Surfing Nosara is the most popular surf report in Costa Rica. It's updated multiple times per day with new surf reports and photos. The site also advertises real estate, vacation rentals, hotels and restaurants. The site is based out of the small town of Nosara, Costa Rica, which is located on the Pacific side of the country.
The site started in 2005 as a Joomla site, and was migrated to Drupal in early 2009. During the intial Drupal migration some bad architectual decisions were made including having a separate CCK field per content type for the same data. For example, there are separate CCK description fields for hotels and restaurants.
The Goal
The goal of the refactor is 1) to update the "look and feel" of the website, and 2) Usability improvements on the Real Estate and Vacation Rental landing pages - the money-makers.

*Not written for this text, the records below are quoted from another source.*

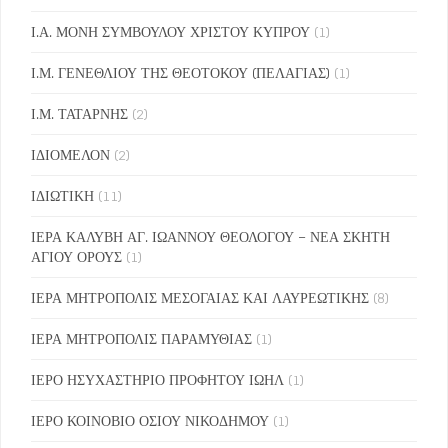
Ι.Α. ΜΟΝΗ ΣΥΜΒΟΥΛΟΥ ΧΡΙΣΤΟΥ ΚΥΠΡΟΥ
(1)
Ι.Μ. ΓΕΝΕΘΛΙΟΥ ΤΗΣ ΘΕΟΤΟΚΟΥ (ΠΕΛΑΓΙΑΣ)
(1)
Ι.Μ. ΤΑΤΑΡΝΗΣ
(2)
ΙΔΙΟΜΕΛΟΝ
(2)
ΙΔΙΩΤΙΚΗ
(11)
ΙΕΡΑ ΚΑΛΥΒΗ ΑΓ. ΙΩΑΝΝΟΥ ΘΕΟΛΟΓΟΥ – ΝΕΑ ΣΚΗΤΗ
ΑΓΙΟΥ ΟΡΟΥΣ
(1)
ΙΕΡΑ ΜΗΤΡΟΠΟΛΙΣ ΜΕΣΟΓΑΙΑΣ ΚΑΙ ΛΑΥΡΕΩΤΙΚΗΣ
(8)
ΙΕΡΑ ΜΗΤΡΟΠΟΛΙΣ ΠΑΡΑΜΥΘΙΑΣ
(1)
ΙΕΡΟ ΗΣΥΧΑΣΤΗΡΙΟ ΠΡΟΦΗΤΟΥ ΙΩΗΛ
(1)
ΙΕΡΟ ΚΟΙΝΟΒΙΟ ΟΣΙΟΥ ΝΙΚΟΔΗΜΟΥ
(1)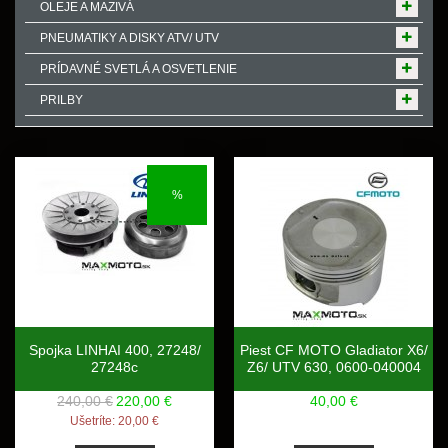
OLEJE A MAZIVÁ
PNEUMATIKY A DISKY ATV/ UTV
PRÍDAVNÉ SVETLÁ A OSVETLENIE
PRILBY
%
Spojka LINHAI 400, 27248/
Piest CF MOTO Gladiator X6/
27248c
Z6/ UTV 630, 0600-040004
240,00 €
220,00 €
40,00 €
Ušetríte:
20,00 €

The old design is a table-based hodgepodge of data. One of the strengths of Surfing Nosara is the great original content on the site- this is why the site remained popular.

The new design integrates a great looking slideshow (using Views Slideshow) with a mix of Surf Reports and Real Estate which is controlled via the NodeQueue module. The sidebar also has a mix of vacation rentals and real estate for sale.
Facebook Integration
The site also extensively integrates with Facebook through the FBConnect module, and also various FB plugins, such as 'recommendations' and 'the like box'. This is very important for Surfing Nosara as it does a lot of marketing through facebook (and has over 18,000 fans).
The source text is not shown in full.